Why Sense of Touch Varies Among Individuals
May 6, 2022
At left is a palmar view of the hand, with skin regions that were sampled and analyzed labeled: TIP (fingertip), DPAD (distal finger pad), DIP (skin over distal interphalangeal joint), IPAD (intermediate finger pad), PIP (skin over proximal interphalangeal joint), and PPAD (proximal finger pad). Note that regions sampled from digit #1 include only the TIP (fingertip), DPAD (distal finger pad), IP (skin over interphalangeal joint), and PPAD (proximal finger pad). The illustration at right, shows the lateral view of the finger, with the skin regions that were sampled and analyzed labeled: TIP (fingertip), DPAD (distal finger pad), DIP (skin over distal interphalangeal joint), IPAD (intermediate finger pad), PIP (skin over proximal interphalangeal joint), and PPAD (proximal finger pad). Illustrations by Joseph Ciano.

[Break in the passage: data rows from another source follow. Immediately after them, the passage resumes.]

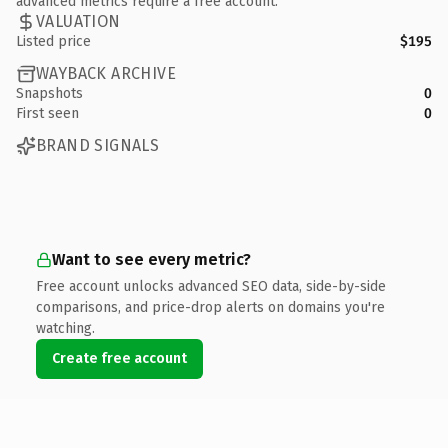
advanced metrics require a free account.
VALUATION
Listed price
$195
WAYBACK ARCHIVE
Snapshots
0
First seen
0
BRAND SIGNALS
Want to see every metric?
Free account unlocks advanced SEO data, side-by-side
comparisons, and price-drop alerts on domains you're
watching.
Create free account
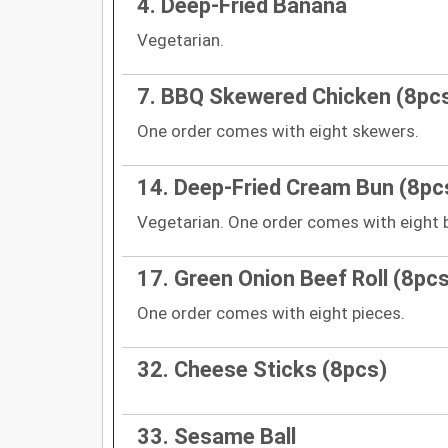
4. Deep-Fried Banana
Vegetarian.
7. BBQ Skewered Chicken (8pc
One order comes with eight skewers.
14. Deep-Fried Cream Bun (8pc
Vegetarian. One order comes with eight 
17. Green Onion Beef Roll (8pcs
One order comes with eight pieces.
32. Cheese Sticks (8pcs)
33. Sesame Ball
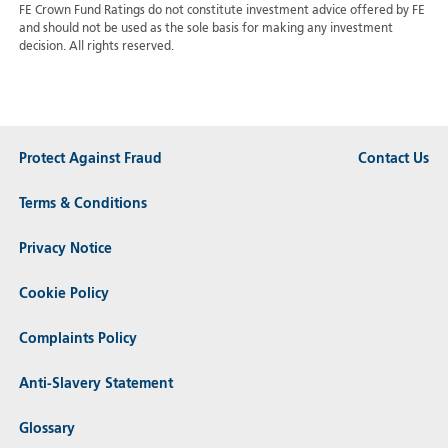
FE Crown Fund Ratings do not constitute investment advice offered by FE
and should not be used as the sole basis for making any investment
decision. All rights reserved.
Protect Against Fraud
Contact Us
Terms & Conditions
Privacy Notice
Cookie Policy
Complaints Policy
Anti-Slavery Statement
Glossary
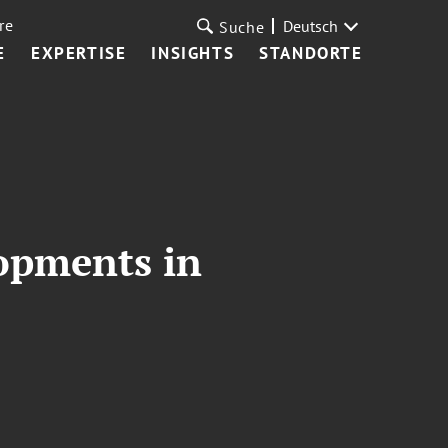
re
Deutsch
Suche
E
EXPERTISE
INSIGHTS
STANDORTE
opments in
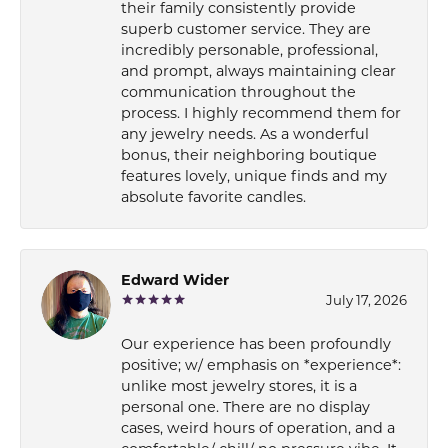
their family consistently provide
superb customer service. They are
incredibly personable, professional,
and prompt, always maintaining clear
communication throughout the
process. I highly recommend them for
any jewelry needs. As a wonderful
bonus, their neighboring boutique
features lovely, unique finds and my
absolute favorite candles.
Edward Wider
July 17, 2026
Our experience has been profoundly
positive; w/ emphasis on *experience*:
unlike most jewelry stores, it is a
personal one. There are no display
cases, weird hours of operation, and a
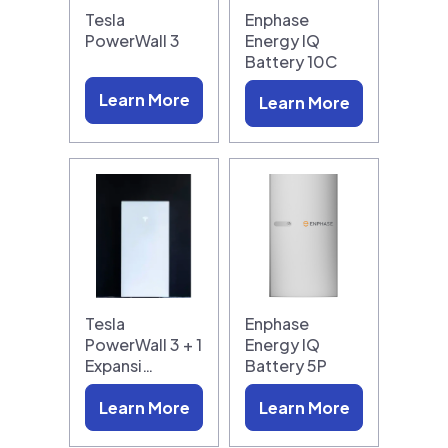
Tesla
Enphase
PowerWall 3
Energy IQ
Battery 10C
Learn More
Learn More
Tesla
Enphase
PowerWall 3 + 1
Energy IQ
Expansi…
Battery 5P
Learn More
Learn More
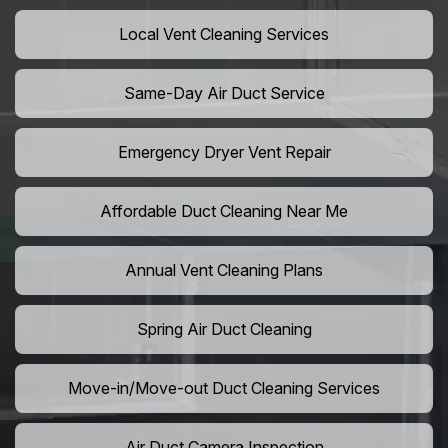
Local Vent Cleaning Services
Same-Day Air Duct Service
Emergency Dryer Vent Repair
Affordable Duct Cleaning Near Me
Annual Vent Cleaning Plans
Spring Air Duct Cleaning
Move-in/Move-out Duct Cleaning Services
Air Duct Camera Inspection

New anatomy research from the College of Osteopathic Medicine (NYITCOM) may explain why some individuals are more sensitive to tactile sensations than others.
As one of the five senses, touch allows the human brain to collect sensory data about the external environment, with specialized nerve receptors detecting different sensations. For example, while some nerve receptors in the fingers detect pressure, others sense temperature or pain. Meissner’s corpuscles are specialized receptors that detect light touch and pressure in the fingers, providing the acute sensitivity to read Braille text, play piano, and grip objects, among other tactile activities.
While some people are more sensitive to tactile sensory cues than others, little is known about how the distribution of Meissner’s corpuscles vary between individuals, fingers on the same hand, or even the different regions of the fingers themselves. In addition, body donor studies that thoroughly sample the distribution of Meissner’s corpuscles in the hand are extremely rare, and studies in living people utilize less invasive techniques, such as biopsy, which have limited accuracy.
A new study published in the Annals of Anatomy, authored by evolutionary biologist Brian Beatty, Ph.D., associate professor of anatomy, and NYITCOM alumnus Joseph Ciano (D.O. ’16), suggests that variations in the distribution of Meissner’s corpuscles may explain why some people are more sensitive to tactile sensory cues.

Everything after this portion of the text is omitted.